Dafür wird Kiers - vermeintliche - Exzentrik auf wunderbare Weise überspitzt oder ironisiert. Die Sexpuppe im ersten Bild bereitet diesem Tonfall gleich mal den Weg. Seine Einlassungen mit einem schweigenden, uns den Rücken zuwendenden „Pamela-Anderson-Double“ hinterlassen genauso ein Schmunzeln beim Betrachter, wie die unerfüllte Erwartung, welche Anekdote uns wohl im Gespräch mit Lars von Trier erwartet.
Nach einhelliger Einschätzung der Jury findet der Charakter Udo Kiers seine Entsprechung in der eigenwilligen Form und Machart des Films. Beides wurde demgemäß als sehr gelungen empfunden. Udo Kier lebt als Schauspieler von seinem ausdrucksstarken Gesicht. Eine Projektionsfläche mit Fluch- und Segencharakter, denn der Mensch Udo Kier kann von Beginn seiner Karriere gar nicht umhin, dieser enormen Wirkung zumindest etwas zur Seite zu stellen. Und da zeigt sich der Film wirklich aufschlussreich, denn wir sehen einen Darsteller kurz vor seinem 70sten Geburtstag, an den man nicht herankommt, dessen berühmtes Antlitz nicht ihn selbst zu spiegeln vermag. Seine Selbst-Diagnose von der Kunst-Sucht scheint wie eine versuchte Kompensation, um der Oberfläche zu entkommen, aber genau hier wird Kier repetitiv; man ahnt, lange hält man es nicht an einem Ort, in einer Unterhaltung aus. Gut, dass die Reise weitergeht und wir mit weiteren Anekdoten beglückt werden.
Empathie ist hier offensichtlich nicht das Ziel, nicht für Kier und demzufolge auch nicht für den Filmemacher Vaske. Der Jury erscheint dies als der genau richtige Ansatz. Der Zuschauer geht mit, bleibt aber unberührt, und nähert sich dennoch dem Phänomen Kier - dem immer irgendwie Mitwirkenden aber nicht wirklich Machenden, trotz aller Selbstdarstellung.
Vielleicht liegt darin das Prinzip der heutigen Kunst: Alles wird zum Spiegel - und keiner weiß so genau, was ist eigentlich die Substanz dahinter? Soweit zumindest der Diskussionsstand der Jury nach Betrachten des Films. Damit hätten wir die Frage, ist da etwas, das über den Film hinausweist, im Rahmen der Diskussion positiv beantwortet.
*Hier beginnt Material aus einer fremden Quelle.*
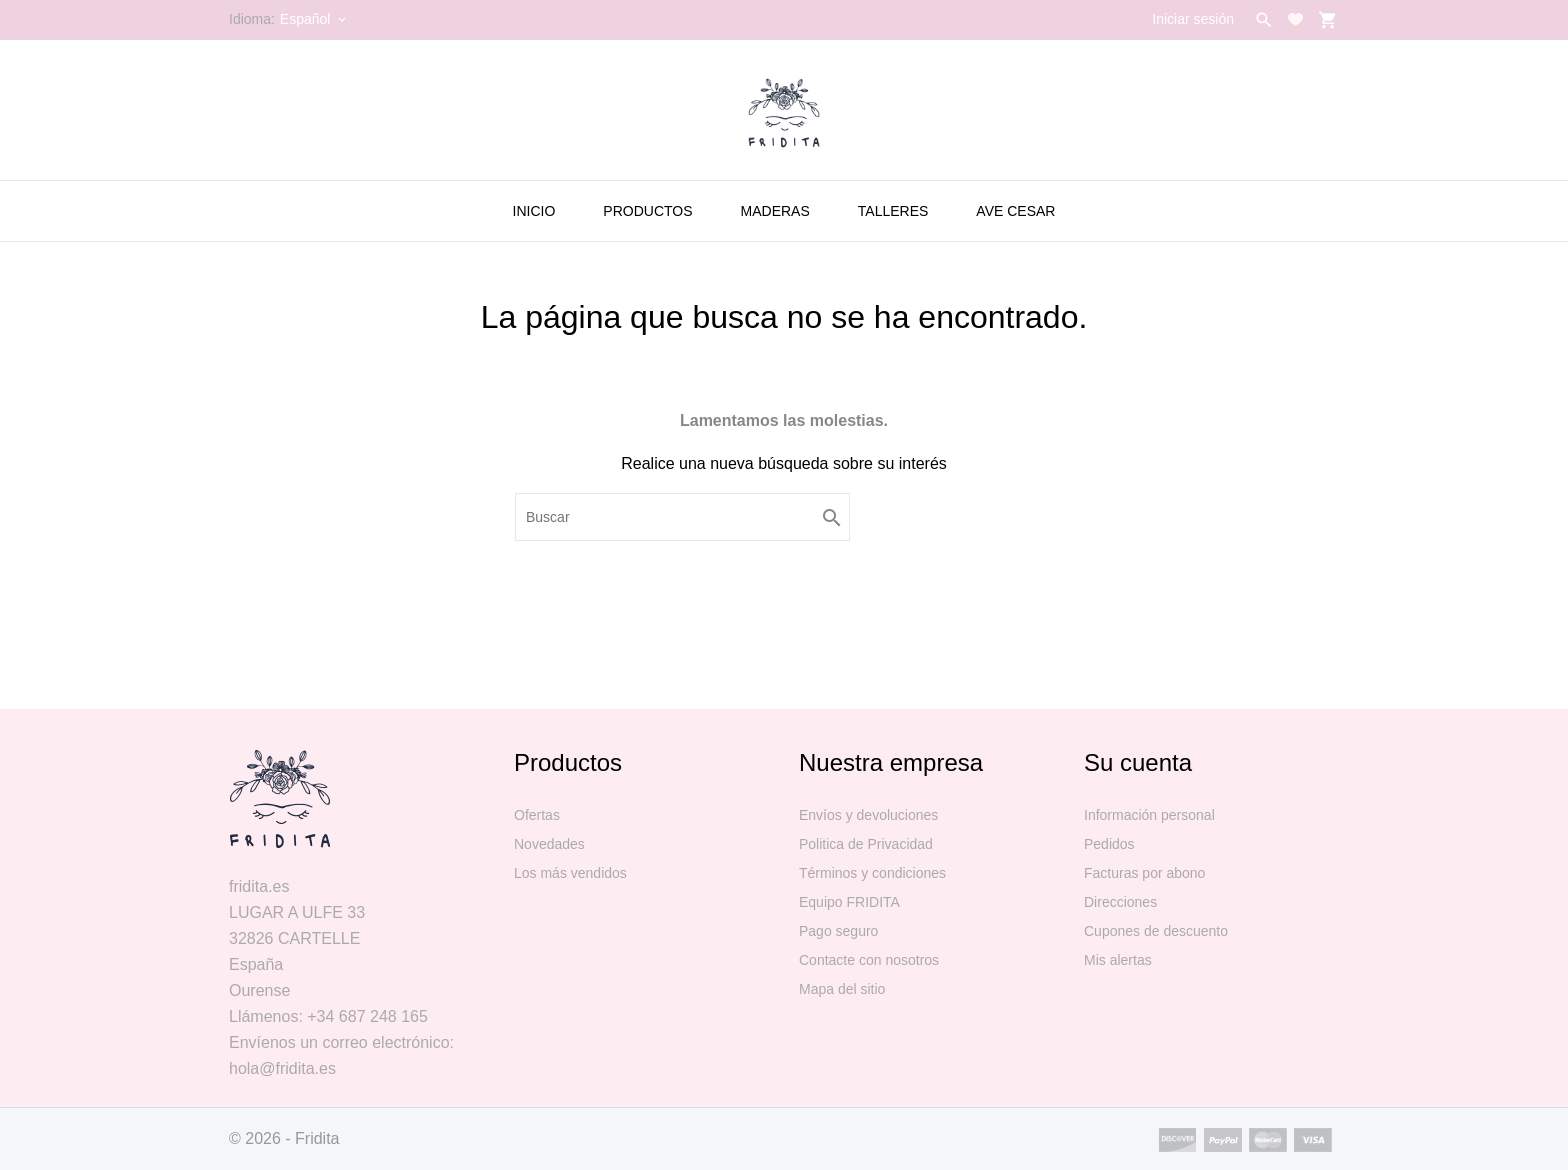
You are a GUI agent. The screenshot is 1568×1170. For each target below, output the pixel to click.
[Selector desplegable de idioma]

Die im Film wiedergegebenen Kunstwerke heben nicht selten die Grenzen zwischen den verschiedenen kreativen Disziplinen auf. Auch dies findet seine Entsprechung in der Form des Films, im Changieren zwischen Dokumentation und Fiktion. Und nicht immer erahnt man exakt, wo denn nun die Grenze verläuft. Was eben noch überdeutlich inszeniert wirkte, kann im nächsten Moment schon wieder einen wahrhaften Augenblick hervorbringen. Die Musik von Teho Teardo und Blixa Bargeld hält dabei den eingeschlagenen Tonfall des Films und nimmt den Zuschauer mit von einem Schauplatz zum nächsten.